Spying Violates the Constitution: A Groundbreaking Ruling

Washington’s federal district court ruling that the massive collection of telephone data is a breach of the Constitution is a groundbreaking one, but has not yet overturned the government’s spying activities. Everything will depend on whether or not the decision will be held up by the Court of Appeals, if the government disputes the federal district court’s finding.

Judge Richard Leon, who was appointed, believe it or not, on Sept. 10, 2001 by George W. Bush, justified his stance by using expressions that shocked commentators. Explaining the grounds for the ruling, Judge Leon argued that the National Security Agency (NSA)’s surveillance program is “almost Orwellian” and that the author of the Constitution, James Madison, would be “aghast.” He emphasized that the work of the NSA undermines the meaning as well as the scope of Article IV of the Constitution,* which protects the citizen’s private life and forbids invasion of privacy — more precisely, against “unreasonable searches or seizures” of “their persons, papers and effects.”

With this in mind, let us add that the work carried out by Judge Leon is important in the most profound sense of the word, in that it is a contradiction of the avalanche of legal clauses designed and put into practice by the executive branch for the longest time, including, unsurprisingly, under Presidents Bush and Obama. It must be emphasized that the current occupant of the White House has taken the opposite stance from the one he took regarding invasion of privacy when he was a senator, after his predecessor had resorted to all imaginable variations of spying through legal wrongdoings. In this regard, a look back at recent history is necessary; history is full of lessons on the methods and tactics carried out behind the scenes to spy on citizens, as revealed by a survey conducted by The New Yorker.

This history is not exempt from a tendency toward totalitarianism and began on Oct. 4, 2001, when Bush secretly signed the President’s Surveillance Program (PSP). Immediately afterward, on Oct. 6, 2001, the three American telecommunications giants, Verizon, Bell South and AT&T, began gathering metadata that revealed the exact telephone number called, the length of the conversation, the date, the time of the call, etc.

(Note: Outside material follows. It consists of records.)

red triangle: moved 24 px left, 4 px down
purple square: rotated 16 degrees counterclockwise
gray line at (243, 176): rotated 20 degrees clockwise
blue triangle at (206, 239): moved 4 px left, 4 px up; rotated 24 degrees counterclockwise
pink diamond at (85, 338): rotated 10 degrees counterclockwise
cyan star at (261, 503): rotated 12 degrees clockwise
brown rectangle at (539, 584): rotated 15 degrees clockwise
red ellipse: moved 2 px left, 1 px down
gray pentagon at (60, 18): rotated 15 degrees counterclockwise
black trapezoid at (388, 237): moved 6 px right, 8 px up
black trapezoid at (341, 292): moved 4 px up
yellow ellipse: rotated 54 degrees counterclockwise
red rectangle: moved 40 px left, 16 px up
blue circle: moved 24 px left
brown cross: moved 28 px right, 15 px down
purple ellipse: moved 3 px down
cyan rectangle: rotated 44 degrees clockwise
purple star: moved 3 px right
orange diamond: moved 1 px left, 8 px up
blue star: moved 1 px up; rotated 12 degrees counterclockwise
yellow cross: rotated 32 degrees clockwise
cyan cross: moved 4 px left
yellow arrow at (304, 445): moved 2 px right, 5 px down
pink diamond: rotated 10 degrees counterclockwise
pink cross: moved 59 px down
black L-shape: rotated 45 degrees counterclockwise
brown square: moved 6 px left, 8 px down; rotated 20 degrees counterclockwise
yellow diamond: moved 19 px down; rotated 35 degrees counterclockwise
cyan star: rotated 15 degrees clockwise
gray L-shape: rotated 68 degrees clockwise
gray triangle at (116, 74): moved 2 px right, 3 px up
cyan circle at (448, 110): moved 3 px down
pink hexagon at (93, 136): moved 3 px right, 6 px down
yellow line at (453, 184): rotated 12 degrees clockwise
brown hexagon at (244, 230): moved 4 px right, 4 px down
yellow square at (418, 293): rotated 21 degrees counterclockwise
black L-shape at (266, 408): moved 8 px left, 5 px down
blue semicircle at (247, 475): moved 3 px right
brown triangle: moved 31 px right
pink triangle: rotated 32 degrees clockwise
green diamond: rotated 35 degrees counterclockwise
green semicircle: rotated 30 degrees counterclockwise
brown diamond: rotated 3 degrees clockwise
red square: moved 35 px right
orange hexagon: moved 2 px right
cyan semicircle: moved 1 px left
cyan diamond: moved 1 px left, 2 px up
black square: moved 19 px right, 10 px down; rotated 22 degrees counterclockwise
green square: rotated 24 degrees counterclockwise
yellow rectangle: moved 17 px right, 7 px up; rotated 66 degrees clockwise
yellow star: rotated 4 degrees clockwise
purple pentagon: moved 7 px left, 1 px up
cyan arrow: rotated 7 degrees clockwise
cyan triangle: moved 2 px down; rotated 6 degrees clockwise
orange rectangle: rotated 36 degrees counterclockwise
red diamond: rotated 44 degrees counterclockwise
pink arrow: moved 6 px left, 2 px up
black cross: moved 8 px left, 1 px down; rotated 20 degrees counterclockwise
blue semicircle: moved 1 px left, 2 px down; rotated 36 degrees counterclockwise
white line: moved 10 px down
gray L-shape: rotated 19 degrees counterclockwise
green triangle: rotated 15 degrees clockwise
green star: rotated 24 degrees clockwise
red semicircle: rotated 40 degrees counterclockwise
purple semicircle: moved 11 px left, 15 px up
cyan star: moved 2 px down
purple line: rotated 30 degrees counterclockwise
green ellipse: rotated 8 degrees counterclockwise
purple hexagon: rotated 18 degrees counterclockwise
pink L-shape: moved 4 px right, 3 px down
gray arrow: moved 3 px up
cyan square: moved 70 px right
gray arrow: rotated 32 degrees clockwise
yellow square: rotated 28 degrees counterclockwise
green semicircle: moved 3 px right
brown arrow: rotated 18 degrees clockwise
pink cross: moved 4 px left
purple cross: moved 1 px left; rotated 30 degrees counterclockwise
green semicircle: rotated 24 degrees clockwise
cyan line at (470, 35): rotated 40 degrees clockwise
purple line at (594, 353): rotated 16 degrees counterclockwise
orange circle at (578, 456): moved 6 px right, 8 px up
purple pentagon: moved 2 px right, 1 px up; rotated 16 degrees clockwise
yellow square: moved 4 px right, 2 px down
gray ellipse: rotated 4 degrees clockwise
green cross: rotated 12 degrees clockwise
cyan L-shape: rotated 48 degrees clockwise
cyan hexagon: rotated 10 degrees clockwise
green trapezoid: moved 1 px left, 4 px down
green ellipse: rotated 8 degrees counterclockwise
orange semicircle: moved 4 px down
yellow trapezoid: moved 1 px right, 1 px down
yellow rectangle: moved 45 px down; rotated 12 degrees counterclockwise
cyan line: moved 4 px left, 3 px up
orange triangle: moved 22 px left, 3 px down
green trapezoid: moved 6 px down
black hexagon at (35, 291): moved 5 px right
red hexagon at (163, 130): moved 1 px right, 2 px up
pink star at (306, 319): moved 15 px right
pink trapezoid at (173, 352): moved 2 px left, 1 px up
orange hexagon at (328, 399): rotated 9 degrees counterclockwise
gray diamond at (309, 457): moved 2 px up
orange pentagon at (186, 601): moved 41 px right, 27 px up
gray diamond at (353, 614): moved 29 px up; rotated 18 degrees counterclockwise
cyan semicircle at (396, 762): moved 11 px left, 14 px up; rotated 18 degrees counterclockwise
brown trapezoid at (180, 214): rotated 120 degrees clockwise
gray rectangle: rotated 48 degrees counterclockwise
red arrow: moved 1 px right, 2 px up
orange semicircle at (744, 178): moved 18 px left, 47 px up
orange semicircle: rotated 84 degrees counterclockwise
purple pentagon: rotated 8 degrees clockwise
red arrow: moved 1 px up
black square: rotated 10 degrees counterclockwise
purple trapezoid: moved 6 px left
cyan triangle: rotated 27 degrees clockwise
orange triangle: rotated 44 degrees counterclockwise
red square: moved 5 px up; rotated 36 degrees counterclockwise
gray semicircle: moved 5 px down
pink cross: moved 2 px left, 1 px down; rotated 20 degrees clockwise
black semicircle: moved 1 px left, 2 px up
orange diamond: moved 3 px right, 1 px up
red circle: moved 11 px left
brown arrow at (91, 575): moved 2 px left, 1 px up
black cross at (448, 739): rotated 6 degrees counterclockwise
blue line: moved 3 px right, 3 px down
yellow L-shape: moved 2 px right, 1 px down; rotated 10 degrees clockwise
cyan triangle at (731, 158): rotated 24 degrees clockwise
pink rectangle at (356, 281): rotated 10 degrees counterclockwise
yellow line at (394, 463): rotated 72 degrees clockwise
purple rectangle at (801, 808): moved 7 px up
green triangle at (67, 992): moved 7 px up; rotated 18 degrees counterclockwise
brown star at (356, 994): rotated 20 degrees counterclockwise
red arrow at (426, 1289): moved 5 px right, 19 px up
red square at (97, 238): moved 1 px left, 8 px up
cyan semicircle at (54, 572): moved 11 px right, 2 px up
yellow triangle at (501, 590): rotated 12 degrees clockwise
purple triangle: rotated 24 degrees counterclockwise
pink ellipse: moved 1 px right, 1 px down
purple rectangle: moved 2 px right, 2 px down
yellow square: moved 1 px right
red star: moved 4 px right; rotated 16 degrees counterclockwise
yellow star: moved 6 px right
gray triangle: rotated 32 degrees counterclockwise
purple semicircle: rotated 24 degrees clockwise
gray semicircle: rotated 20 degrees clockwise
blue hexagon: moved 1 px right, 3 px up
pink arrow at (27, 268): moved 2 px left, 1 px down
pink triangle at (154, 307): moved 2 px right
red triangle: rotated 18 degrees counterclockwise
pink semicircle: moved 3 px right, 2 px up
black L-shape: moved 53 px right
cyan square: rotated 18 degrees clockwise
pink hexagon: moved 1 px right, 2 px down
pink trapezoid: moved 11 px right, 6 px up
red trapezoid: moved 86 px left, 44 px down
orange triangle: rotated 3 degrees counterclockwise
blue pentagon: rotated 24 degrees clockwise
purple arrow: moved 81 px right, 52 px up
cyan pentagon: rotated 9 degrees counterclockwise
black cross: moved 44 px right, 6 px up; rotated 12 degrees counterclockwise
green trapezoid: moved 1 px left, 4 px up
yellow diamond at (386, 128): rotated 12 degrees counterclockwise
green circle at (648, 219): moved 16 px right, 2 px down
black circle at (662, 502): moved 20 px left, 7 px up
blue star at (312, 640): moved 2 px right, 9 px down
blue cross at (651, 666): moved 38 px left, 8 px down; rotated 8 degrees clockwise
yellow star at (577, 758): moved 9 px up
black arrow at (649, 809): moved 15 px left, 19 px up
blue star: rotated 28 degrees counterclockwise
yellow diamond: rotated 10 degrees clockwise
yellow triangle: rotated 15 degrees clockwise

On Oct. 13, after delivery of 50 computers equipped with the latest technology, the government began monitoring Internet users’ emails and searches on Google and other search engines. Following this, Congress passed the Patriot Act, which grants discretionary powers to the president, an unprecedented privilege in the modern history of the United States.

It must be understood that first Bush, and then Obama, stepped up the legal shenanigans involved in such coercion so that Americans may swallow the inherent pack of political lies concerning invasion of privacy. In fact, if one has grasped the complexity of the spying activities undertaken, which Judge Leon deemed “almost Orwellian,” it becomes clear that the goal of erecting a legal wall was to create a gray area. More specifically, [it was] to exclude those elected officials that are too curious or too concerned about respecting people’s private lives, such as Oregon’s Sen. Ron Wyden, who has battled [this issue] virtually by himself. This proves that the code of silence imposed by Bush, former Vice President Dick Cheney and Obama would still be the order of the day had it not been for the revelations of Edward Snowden.

Furthermore, the government was unable to provide any evidence that the spying, which has been going on for the past 12 years, prevented loss of life — a fact that did not elude Judge Leon. Hopefully, this ruling will bring to light the defects in enforcement that have led to the “installment” [of measures] in opposition to a healthy democracy.

*Editor’s note: The author appears to have been referring to Article IV of the Amendments to the Constitution (the Fourth Amendment), not Article IV of the Constitution.